Assignment =
Output each line of the data below exactly, omitting any image.

(Stored data entries)

▬▬▬▬▬▬▬▬▬▬

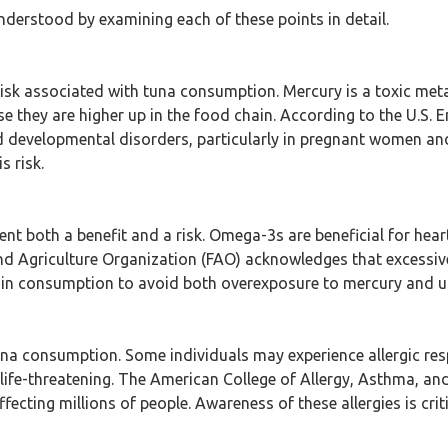
nderstood by examining each of these points in detail.
isk associated with tuna consumption. Mercury is a toxic metal 
se they are higher up in the food chain. According to the U.S
nd developmental disorders, particularly in pregnant women a
s risk.
sent both a benefit and a risk. Omega-3s are beneficial for hea
nd Agriculture Organization (FAO) acknowledges that excessi
in consumption to avoid both overexposure to mercury and unde
 tuna consumption. Some individuals may experience allergic r
 life-threatening. The American College of Allergy, Asthma, an
ting millions of people. Awareness of these allergies is critic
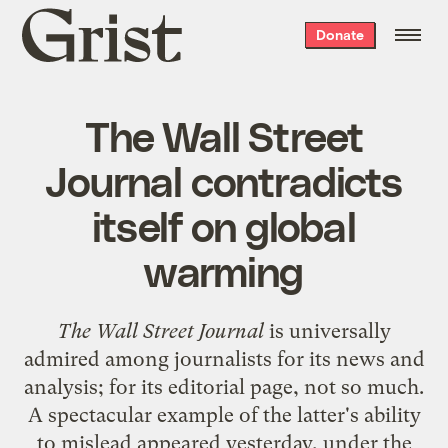
Grist
Donate
home
The Wall Street
Journal contradicts
itself on global
warming
The Wall Street Journal
is universally
admired among journalists for its news and
analysis; for its editorial page, not so much.
A spectacular example of the latter's ability
to mislead appeared yesterday, under the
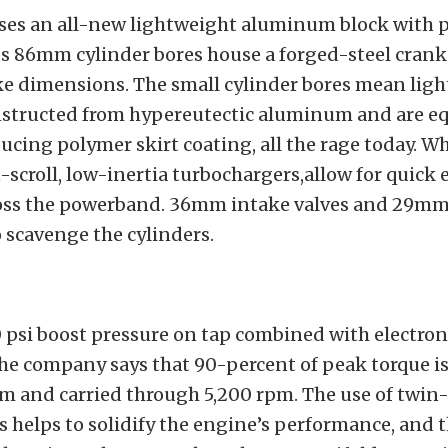
ses an all-new lightweight aluminum block with 
 its 86mm cylinder bores house a forged-steel cran
e dimensions. The small cylinder bores mean light
nstructed from hypereutectic aluminum and are e
ducing polymer skirt coating, all the rage today.
-scroll, low-inertia turbochargers,allow for quick
oss the powerband. 36mm intake valves and 29mm
o scavenge the cylinders.
 psi boost pressure on tap combined with electron
he company says that 90-percent of peak torque is 
m and carried through 5,200 rpm. The use of twin-
 helps to solidify the engine’s performance, and 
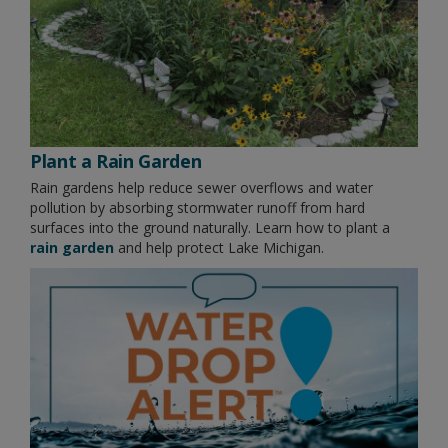
Plant a Rain Garden
Rain gardens help reduce sewer overflows and water
pollution by absorbing stormwater runoff from hard
surfaces into the ground naturally. Learn how to plant a
rain garden
and help protect Lake Michigan.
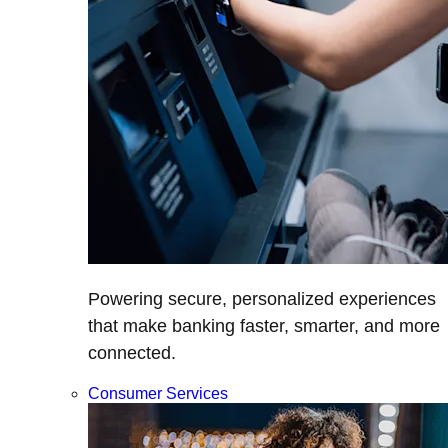
Powering secure, personalized experiences
that make banking faster, smarter, and more
connected.
Consumer Services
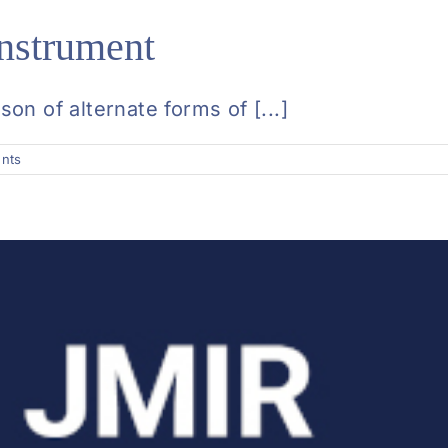
nstrument
n of alternate forms of [...]
nts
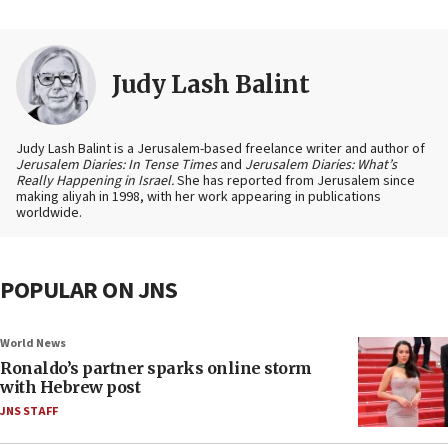
Judy Lash Balint
Judy Lash Balint is a Jerusalem-based freelance writer and author of
Jerusalem Diaries: In Tense Times
and
Jerusalem Diaries: What’s
Really Happening in Israel.
She has reported from Jerusalem since
making aliyah in 1998, with her work appearing in publications
worldwide.
POPULAR ON JNS
World News
Ronaldo’s partner sparks online storm
with Hebrew post
JNS STAFF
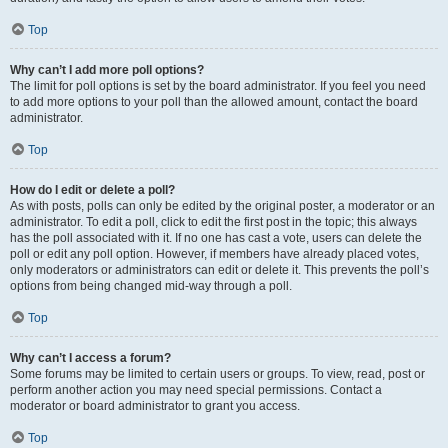
Top
Why can’t I add more poll options?
The limit for poll options is set by the board administrator. If you feel you need
to add more options to your poll than the allowed amount, contact the board
administrator.
Top
How do I edit or delete a poll?
As with posts, polls can only be edited by the original poster, a moderator or an
administrator. To edit a poll, click to edit the first post in the topic; this always
has the poll associated with it. If no one has cast a vote, users can delete the
poll or edit any poll option. However, if members have already placed votes,
only moderators or administrators can edit or delete it. This prevents the poll’s
options from being changed mid-way through a poll.
Top
Why can’t I access a forum?
Some forums may be limited to certain users or groups. To view, read, post or
perform another action you may need special permissions. Contact a
moderator or board administrator to grant you access.
Top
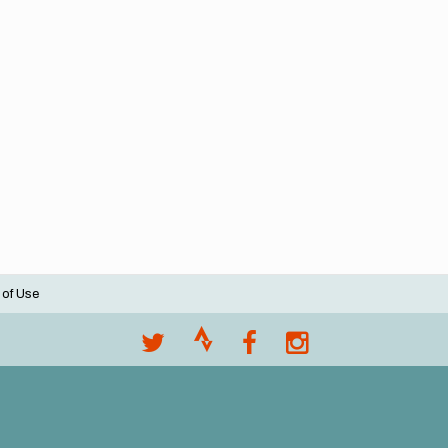
 of Use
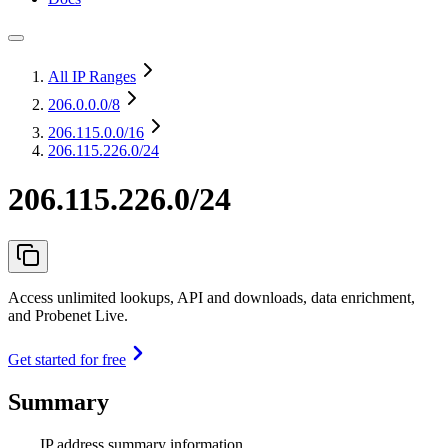
All IP Ranges
206.0.0.0
/8
206.115.0.0
/16
206.115.226.0/24
206.115.226.0/24
Access unlimited lookups, API and downloads, data enrichment,
and Probenet Live.
Get started for free
Summary
IP address summary information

▬▬▬▬▬▬▬▬▬▬

Problem solution =
nderstood by examining each of these points in detail.
isk associated with tuna consumption. Mercury is a toxic metal 
se they are higher up in the food chain. According to the U.S
nd developmental disorders, particularly in pregnant women a
s risk.
sent both a benefit and a risk. Omega-3s are beneficial for hea
nd Agriculture Organization (FAO) acknowledges that excessi
in consumption to avoid both overexposure to mercury and unde
 tuna consumption. Some individuals may experience allergic r
 life-threatening. The American College of Allergy, Asthma, an
ting millions of people. Awareness of these allergies is critic
Grist
Donate
home
The Wall Street
Journal contradicts
itself on global
warming
The Wall Street Journal
is universally
admired among journalists for its news and
analysis; for its editorial page, not so much.
A spectacular example of the latter's ability
to mislead appeared yesterday, under the
ses an all-new lightweight aluminum block with 
 its 86mm cylinder bores house a forged-steel cran
e dimensions. The small cylinder bores mean light
nstructed from hypereutectic aluminum and are e
ducing polymer skirt coating, all the rage today.
-scroll, low-inertia turbochargers,allow for quick
oss the powerband. 36mm intake valves and 29mm
o scavenge the cylinders.
 psi boost pressure on tap combined with electron
he company says that 90-percent of peak torque is 
m and carried through 5,200 rpm. The use of twin-
 helps to solidify the engine’s performance, and 
Plant a Rain Garden
Rain gardens help reduce sewer overflows and water
pollution by absorbing stormwater runoff from hard
surfaces into the ground naturally. Learn how to plant a
rain garden
and help protect Lake Michigan.
Powering secure, personalized experiences
that make banking faster, smarter, and more
connected.
Consumer Services
nstrument
n of alternate forms of [...]
nts
Judy Lash Balint
Judy Lash Balint is a Jerusalem-based freelance writer and author of
Jerusalem Diaries: In Tense Times
and
Jerusalem Diaries: What’s
Really Happening in Israel.
She has reported from Jerusalem since
making aliyah in 1998, with her work appearing in publications
worldwide.
POPULAR ON JNS
World News
Ronaldo’s partner sparks online storm
with Hebrew post
JNS STAFF
Top
Why can’t I add more poll options?
The limit for poll options is set by the board administrator. If you feel you need
to add more options to your poll than the allowed amount, contact the board
administrator.
Top
How do I edit or delete a poll?
As with posts, polls can only be edited by the original poster, a moderator or an
administrator. To edit a poll, click to edit the first post in the topic; this always
has the poll associated with it. If no one has cast a vote, users can delete the
poll or edit any poll option. However, if members have already placed votes,
only moderators or administrators can edit or delete it. This prevents the poll’s
options from being changed mid-way through a poll.
Top
Why can’t I access a forum?
Some forums may be limited to certain users or groups. To view, read, post or
perform another action you may need special permissions. Contact a
moderator or board administrator to grant you access.
Top
 of Use
All IP Ranges
206.0.0.0
/8
206.115.0.0
/16
206.115.226.0/24
206.115.226.0/24
Access unlimited lookups, API and downloads, data enrichment,
and Probenet Live.
Get started for free
Summary
IP address summary information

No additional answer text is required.